By Morgan Sjogren, Sierra
There is so much great writing coming out about the Colorado River this year. Between big ongoing projects like the LA Times series on it and dozens of articles like this on individual species and issues, it feels like it's finally getting the attention it deserves. Here, Sjogren starts with one little fish and expands out to explore all the challenges of managing this unique ecosystem. I was most impressed with the handling of the controversy over poisoning non-native fish species with rotenone, against the wishes of the Pueblo of Zuni people. Great coverage doesn't tell you to be mad. It tells you the facts, presents the author's and sources' experiences, and lets you react for yourself. Sjogren does that masterfully here.

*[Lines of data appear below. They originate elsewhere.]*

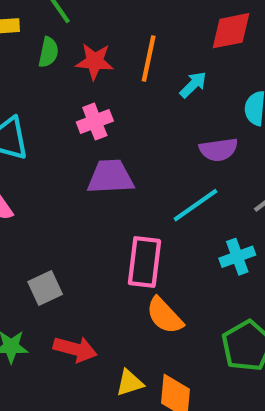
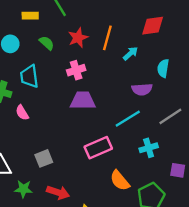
green semicircle: (48, 52) -> (47, 43), moved, turned -63
red star: (95, 61) -> (78, 38), turned -30
pink rectangle: (144, 262) -> (98, 148), turned 56
orange semicircle: (165, 316) -> (120, 181), moved

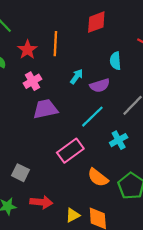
cyan arrow: (130, 53) -> (77, 77), moved
gray square: (44, 158) -> (20, 173), turned -30

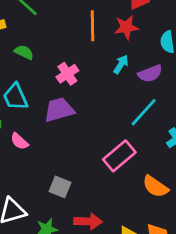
red star: (27, 50) -> (126, 27), moved, turned 30
purple trapezoid: (45, 109) -> (59, 110), moved

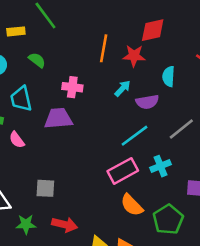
pink cross: (67, 74) -> (72, 87), turned 30
pink rectangle: (119, 156) -> (123, 171), moved
gray square: (60, 187) -> (45, 188), turned -30

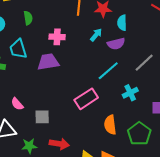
green semicircle: (37, 60) -> (28, 18), turned 48
cyan semicircle: (169, 76) -> (122, 23), moved
pink semicircle: (17, 140) -> (17, 104), moved
pink rectangle: (123, 171) -> (86, 99), moved
orange semicircle: (132, 205) -> (110, 125), turned 42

"Why the Search for Life in Space Starts With Ancient Earth"
By Ramin Skibba, Wired
Most of my science writing starts with a paper. I've tried the embargo treadmill, where writers try to beat each other to the same few well-publicized stories, and I'm mostly done with that, so instead I look for the papers that got missed in the rush. There are always plenty of those. But something I haven't done much of is report from conferences, and this is a great example of that. Reporting from the American Astrological Society annual meeting in Seattle, Skibba gets insights on the search for extraterrestrial life that are fresher than anything published. I've been at these meetings as a presenter, and I know that these presentations represent (sometimes literally) up to the minute updates on researchers' work. This is as live as science reporting gets, and Skibba does it really well.

"Carnivorous oyster mushrooms can kill roundworms with “nerve gas in a lollipop”"
By Jennifer Ouellette, Ars Technica
This is very directly my jam. I'm always looking for stories that take something familiar and make it fascinating, and as someone who is already obsessed with mushrooms, I had no idea they sometimes ate worms. Ouellette found a great science story and wrote it up as well as anyone could have, and hooked me from the first sentence. In general, Ars Technica was very good this month. I feel like their science reporting has stepped up a notch lately.

"Wanted (by Scientists): Dead Birds and Bats, Felled by Renewables"
By Emma Foehringer Merchant, Undark
“This is one of the least smelly carcasses.” Love that lede. What follows is a detailed and nuanced look at an issue that tends to get flattened by detractors of wind energy and too often politely ignored by its supporters. I've struggled with how to think and talk about the bird/bat strike issue, and this article gave me some of the vocabulary and fact base to do that. I'm not surprised that it got syndicated around to some of the biggest sites on the web, because of both the importance of the subject and the quality of the writing.